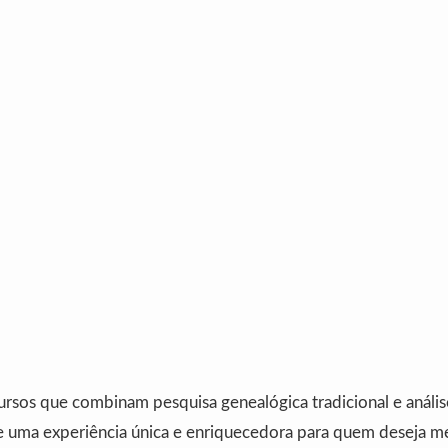
cursos que combinam pesquisa genealógica tradicional e análi
ce uma experiência única e enriquecedora para quem deseja m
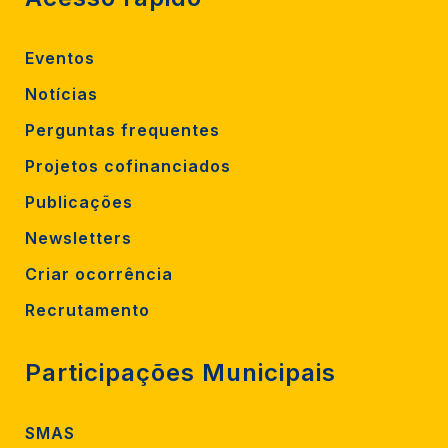
Eventos
Notícias
Perguntas frequentes
Projetos cofinanciados
Publicações
Newsletters
Criar ocorrência
Recrutamento
Participações Municipais
SMAS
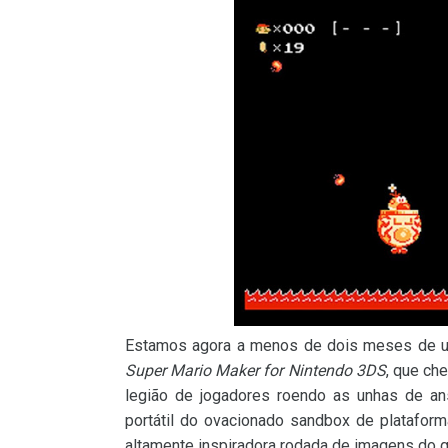
Estamos agora a menos de dois meses de um
Super Mario Maker for Nintendo 3DS
, que ch
legião de jogadores roendo as unhas de a
portátil do ovacionado sandbox de plataform
altamente inspiradora rodada de imagens do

---

- _Exercise requirements_:
The reply must consist of the complete listing, reproduced exactly, with no images.

- _Reply_:
cursos que combinam pesquisa genealógica tradicional e análi
ce uma experiência única e enriquecedora para quem deseja m
Eventos
Notícias
Perguntas frequentes
Projetos cofinanciados
Publicações
Newsletters
Criar ocorrência
Recrutamento
Participações Municipais
SMAS
Estamos agora a menos de dois meses de um
Super Mario Maker for Nintendo 3DS
, que ch
legião de jogadores roendo as unhas de a
portátil do ovacionado sandbox de plataform
altamente inspiradora rodada de imagens do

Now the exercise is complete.